Buying or selling a rent roll involves the transfer of substantial data as well as the transfer of funds.
Every rent roll includes sensitive information about property owners, renters and sometimes contractors. During an exchange, it can be confusing to understand who can access what data, exactly what should be exchanged and how to handle the transfer of information legally and professionally.
The clearer you are on what’s required ahead of the exchange, the better, as it will reduce the risk of confusion and non-compliance.
Data ownership vs access: understanding the distinction
In most cases, the selling agency retains legal ownership of rent roll data, including client lists and property records, right up until the deal is finalised.
This data includes details about properties, their owners, tenants, bonds and open maintenance requests.
During the due diligence phase of a rent roll sale, the buyer may be granted conditional access to some information in order to verify the integrity of the rent roll and assess the strength of the management agreements on offer. This access doesn’t mean ownership. It’s more like a temporary licence to view and evaluate information, usually under strict confidentiality agreements.
Not all information needs to be accessed by the buyer, and not all information will be exchanged. For example, historic documents for any archived managements, archived tenancies and closed maintenance request assigned documents aren’t usually exchanged in a rent roll sale.
During due diligence: access with caution/restrictions
Any data shared during due diligence must be handled securely and in line with privacy regulations.
For example, spreadsheets should not be attached to emails and ad hoc file transfers should be avoided. Best practice uses reputable property management software which enables read-only access, or grants access to temporary data rooms with time-limited permissions.
The software platforms designed for property management transactions usually have built-in compliance features like user access controls and encrypted environments. These give rent roll buyers and sellers visibility into what has been accessed and by who, and help to reduce the risk of data breaches or misuse while the deal is in the negotiation phase.
The retention period: access with purpose
After the sale is finalised and ownership of data is transferred to the new agency, the seller can retain limited access to historical information for a defined retention period if it is required to support auditing, accounting or legal obligations.
Again, this is access, not ownership. The new owner of the rent roll now controls the data for operational purposes, including ongoing communication with landlords and tenants.
As with every element of a rent roll sale, clear boundaries should be documented in the agreement. These should outline:
Which data the seller can retain access to during the retention period
How long they can access it for
The permitted use of the data
Having this clearly in writing protects both parties and will minimise the risk of disputes down the line.
After finalisation: transfer of control
In the majority of rent roll exchanges, the seller should not retain or use any data from the transaction once the retention period has concluded.

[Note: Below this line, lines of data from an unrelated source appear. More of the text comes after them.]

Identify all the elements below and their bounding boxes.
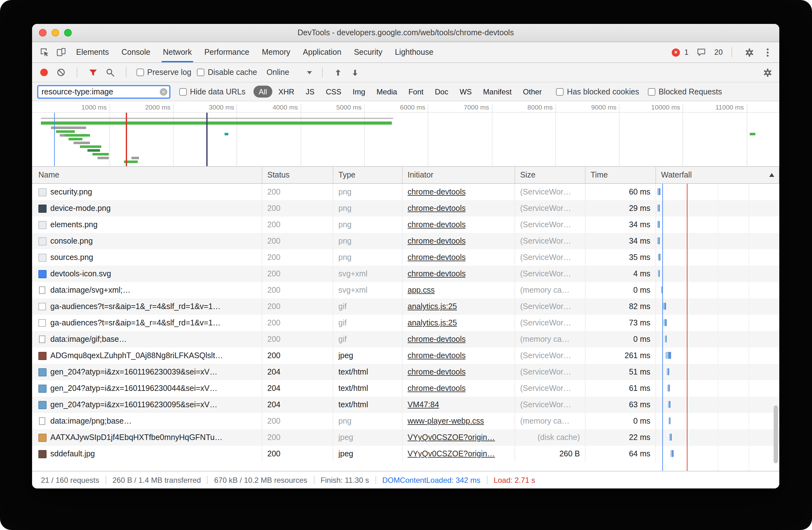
filter-pill-other[interactable]: Other (518, 86, 547, 98)
table-row[interactable]: gen_204?atyp=i&zx=1601196230044&sei=xV…2… (32, 380, 779, 396)
initiator-link[interactable]: chrome-devtools (408, 220, 466, 229)
table-row[interactable]: gen_204?atyp=i&zx=1601196230095&sei=xV…2… (32, 396, 779, 413)
initiator-link[interactable]: VYyQv0CSZOE?origin… (408, 449, 495, 458)
disable-cache-checkbox[interactable]: Disable cache (197, 68, 257, 77)
filter-pill-ws[interactable]: WS (454, 86, 477, 98)
import-har-icon[interactable] (333, 67, 344, 78)
column-header-status[interactable]: Status (262, 167, 333, 183)
table-row[interactable]: sddefault.jpg200jpegVYyQv0CSZOE?origin…2… (32, 446, 779, 462)
filter-pill-xhr[interactable]: XHR (273, 86, 300, 98)
console-messages-icon[interactable] (693, 48, 710, 57)
time-value: 0 ms (633, 417, 650, 426)
initiator-link[interactable]: chrome-devtools (408, 204, 466, 213)
search-icon[interactable] (104, 67, 116, 78)
inspect-element-icon[interactable] (36, 42, 53, 62)
table-row[interactable]: ADGmqu8qexLZuhphT_0Aj88Ng8riLFKASQlslt…2… (32, 347, 779, 364)
column-header-initiator[interactable]: Initiator (403, 167, 515, 183)
filter-pill-img[interactable]: Img (348, 86, 370, 98)
scrollbar-thumb[interactable] (774, 405, 778, 463)
filter-pill-doc[interactable]: Doc (430, 86, 453, 98)
has-blocked-cookies-checkbox[interactable]: Has blocked cookies (556, 87, 639, 96)
cell-size: 260 B (515, 446, 585, 462)
initiator-link[interactable]: chrome-devtools (408, 335, 466, 344)
cell-status: 204 (262, 396, 333, 413)
initiator-link[interactable]: chrome-devtools (408, 187, 466, 196)
network-settings-gear-icon[interactable] (762, 67, 773, 78)
filter-pill-font[interactable]: Font (404, 86, 429, 98)
blocked-requests-checkbox-box[interactable] (648, 88, 655, 95)
initiator-link[interactable]: app.css (408, 286, 435, 295)
hide-data-urls-checkbox[interactable]: Hide data URLs (179, 87, 246, 96)
record-network-log-icon[interactable] (38, 67, 50, 78)
cell-waterfall (656, 217, 779, 233)
preserve-log-checkbox-box[interactable] (136, 69, 144, 76)
table-row[interactable]: sources.png200pngchrome-devtools(Service… (32, 249, 779, 266)
time-value: 63 ms (629, 400, 650, 409)
preserve-log-checkbox[interactable]: Preserve log (136, 68, 191, 77)
table-row[interactable]: data:image/png;base…200pngwww-player-web… (32, 413, 779, 429)
tab-console[interactable]: Console (115, 42, 157, 62)
tab-application[interactable]: Application (296, 42, 348, 62)
table-row[interactable]: data:image/svg+xml;…200svg+xmlapp.css(me… (32, 282, 779, 298)
filter-funnel-icon[interactable] (87, 67, 99, 78)
table-row[interactable]: AATXAJywSIpD1jf4EbqHXTfbe0mnyHqGFNTu…200… (32, 429, 779, 446)
zoom-button[interactable] (64, 29, 72, 37)
filter-input[interactable] (42, 87, 158, 96)
network-overview-timeline[interactable]: 1000 ms2000 ms3000 ms4000 ms5000 ms6000 … (32, 101, 779, 167)
initiator-link[interactable]: chrome-devtools (408, 351, 466, 360)
tab-elements[interactable]: Elements (70, 42, 115, 62)
initiator-link[interactable]: chrome-devtools (408, 269, 466, 278)
table-row[interactable]: console.png200pngchrome-devtools(Service… (32, 233, 779, 249)
has-blocked-cookies-checkbox-box[interactable] (556, 88, 564, 95)
tab-network[interactable]: Network (157, 42, 198, 62)
clear-filter-icon[interactable]: × (160, 88, 167, 95)
initiator-link[interactable]: VM47:84 (408, 400, 439, 409)
throttling-dropdown[interactable]: Online (266, 68, 311, 77)
filter-pill-all[interactable]: All (254, 86, 272, 98)
tab-memory[interactable]: Memory (256, 42, 296, 62)
export-har-icon[interactable] (350, 67, 361, 78)
column-header-time[interactable]: Time (585, 167, 656, 183)
filter-pill-js[interactable]: JS (301, 86, 320, 98)
cell-type: text/html (333, 364, 403, 380)
table-row[interactable]: elements.png200pngchrome-devtools(Servic… (32, 217, 779, 233)
clear-network-log-icon[interactable] (55, 67, 67, 78)
initiator-link[interactable]: chrome-devtools (408, 253, 466, 262)
initiator-link[interactable]: analytics.js:25 (408, 319, 457, 327)
initiator-link[interactable]: VYyQv0CSZOE?origin… (408, 433, 495, 442)
device-toolbar-icon[interactable] (53, 42, 70, 62)
resource-type: png (338, 187, 352, 196)
table-row[interactable]: security.png200pngchrome-devtools(Servic… (32, 184, 779, 200)
tab-security[interactable]: Security (348, 42, 388, 62)
tab-performance[interactable]: Performance (198, 42, 256, 62)
initiator-link[interactable]: chrome-devtools (408, 384, 466, 393)
error-badge-icon[interactable]: × (672, 48, 680, 56)
table-row[interactable]: devtools-icon.svg200svg+xmlchrome-devtoo… (32, 266, 779, 282)
more-options-icon[interactable] (767, 51, 769, 53)
initiator-link[interactable]: chrome-devtools (408, 237, 466, 246)
settings-gear-icon[interactable] (741, 47, 758, 57)
initiator-link[interactable]: www-player-webp.css (408, 417, 484, 426)
table-row[interactable]: gen_204?atyp=i&zx=1601196230039&sei=xV…2… (32, 364, 779, 380)
initiator-link[interactable]: chrome-devtools (408, 367, 466, 376)
overview-activity-bar (41, 118, 393, 119)
table-row[interactable]: ga-audiences?t=sr&aip=1&_r=4&slf_rd=1&v=… (32, 298, 779, 315)
close-button[interactable] (39, 29, 46, 37)
blocked-requests-checkbox[interactable]: Blocked Requests (648, 87, 722, 96)
table-row[interactable]: device-mode.png200pngchrome-devtools(Ser… (32, 200, 779, 217)
minimize-button[interactable] (52, 29, 59, 37)
filter-pill-css[interactable]: CSS (321, 86, 346, 98)
column-header-name[interactable]: Name (32, 167, 262, 183)
column-header-waterfall[interactable]: Waterfall (656, 167, 779, 183)
disable-cache-checkbox-box[interactable] (197, 69, 204, 76)
filter-pill-media[interactable]: Media (372, 86, 402, 98)
table-row[interactable]: data:image/gif;base…200gifchrome-devtool… (32, 331, 779, 347)
filter-pill-manifest[interactable]: Manifest (478, 86, 517, 98)
column-header-type[interactable]: Type (333, 167, 403, 183)
table-row[interactable]: ga-audiences?t=sr&aip=1&_r=4&slf_rd=1&v=… (32, 315, 779, 331)
hide-data-urls-checkbox-box[interactable] (179, 88, 187, 95)
cell-name: gen_204?atyp=i&zx=1601196230095&sei=xV… (32, 396, 262, 413)
initiator-link[interactable]: analytics.js:25 (408, 302, 457, 311)
column-header-size[interactable]: Size (515, 167, 585, 183)
tab-lighthouse[interactable]: Lighthouse (389, 42, 440, 62)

Access to the database must be revoked by the new owner, and any copies (digital or physical) must be securely deleted.
Going forward, the new owner must handle data in a professional manner, in accordance with Australian privacy laws.
Data diligence is more than compliance
A rent roll transaction is a transfer of responsibility. Buyers need to respect the data they acquire, and sellers need to take care when releasing it, as a breach of data protection and privacy obligations can result in penalties.
Using secure platforms, defining access rules during the transition period, and documenting data protocols in your sale agreement is essential to avoid risk for all stakeholders, including the buyer, the seller and the individuals whose information is being transferred.